When Apple (Fortune 500) announced and released the , iPhone 5 last month, it ditched the so-called 30-pin connector it used for almost a decade for a smaller, 8-prong setup dubbed "Lightning." The smaller size wasn't the only change.
The operator of Double Helix Cables, an online cable shop, tore apart the Lightning connector just after the iPhone 5's release -- and discovered a chip that wasn't included in the 30-pin version. His findings, which were first published on the blog AppleInsider, revealed that the intricate architecture of the new cables makes them difficult to rip off. That's in stark contrast to the simple and often-copied 30-pin connector.
A source with knowledge of Apple's manufacturing confirmed that the Lightning connector does have an authentication chip, and the 30-pin does not.
The Double Helix Cables owner (who asked that his name not be used) told CNNMoney that the new chip sits in the path of the Lightning's power wire -- making the setup "much more complex" than that of the 30-pin connector.
"Chinese manufacturers are currently working to clone this new connector -- but they cannot do it with the same ease and low cost as before, I don't think," he said.
Apple runs a "Made for iPhone" licensing program (better known as "MFi") for third parties that want to make legitimate accessories, and many manufacturers work with Apple to certify their products. Still, cheap knockoffs are prevalent.

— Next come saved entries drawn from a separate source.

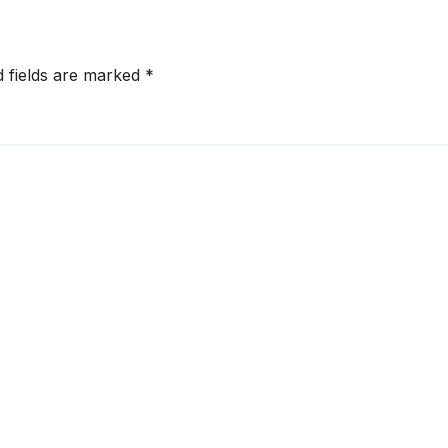
d fields are marked
*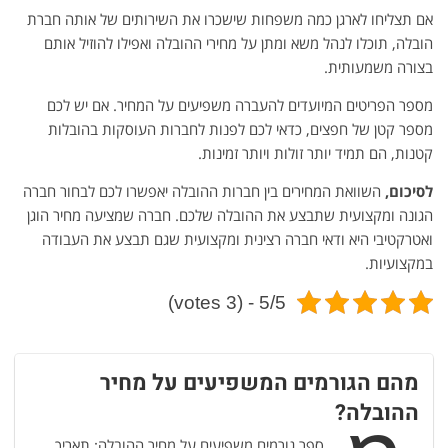
אם תצליחו לארגן כמה משפחות שישכרו את השירותים של אותה חברת
הובלה, תוכלו לנהל משא ומתן על מחירי ההובלה ואפילו להוזיל אותם
בצורה משמעותית.
מספר הפריטים המיועדים להעברה משפיעים על המחיר. אם יש לכם
מספר קטן של חפצים, כדאי לכם לפנות לחברות העוסקות בהובלות
קטנות, הם תמיד יותר זולות ויותר זמינות.
לסיכום
,
השוואת המחירים בין חברות ההובלה יאפשרו לכם לבחור חברה
הגונה ומקצועית שתבצע את ההובלה שלכם. חברה שמציעה מחיר הוגן
ואטרקטיבי היא ודאי חברה רצינית ומקצועית שגם תבצע את העבודה
במקצועיות.
5/5 - (3 votes)
מהם הגורמים המשפיעים על מחיר
ההובלה?
ספר גורמים משפיעים על מחיר ההובלה: תאריך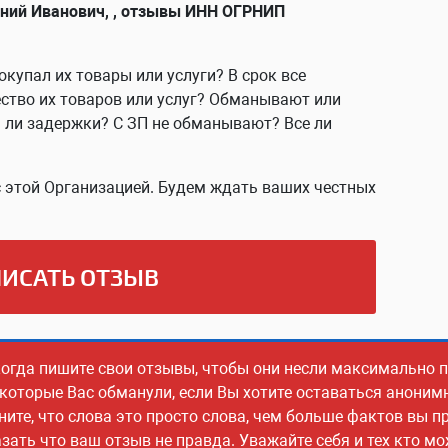
ений Иванович, , отзывы ИНН ОГРНИП
окупал их товары или услуги? В срок все
ство их товаров или услуг? Обманывают или
ь ли задержки? С ЗП не обманывают? Все ли
 этой Организацией. Будем ждать ваших честных
ИСАТЬ ОТЗЫВ
когда пишите свои отзывы, чтобы они несли максимально
 которые Вас обманули, если Вы хотите оставаться аноним
ите, что слова это просто слова, чем больше фактов вы пр
ать что ваш отзыв не правда. Уважайте себя и тех кто м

An official version of Apple's old 30-pin to USB connector cable, for example, costs $19 in the Apple Store. On eBay, you can buy similar cables from Asian manufacturers for mere pennies -- free shipping included. (An eBay spokeswoman said the company "has zero tolerance for criminal activity on its platforms; counterfeits and stolen items are illegal and not welcome on any of its sites.")
Don't expect those kinds of rock-bottom prices for third-party versions of Apple's Lightning accessories, which range in price from $19 (for a Lightning-to-USB cable) to $39 (for a Lightning-to-30-pin adapter with a cord).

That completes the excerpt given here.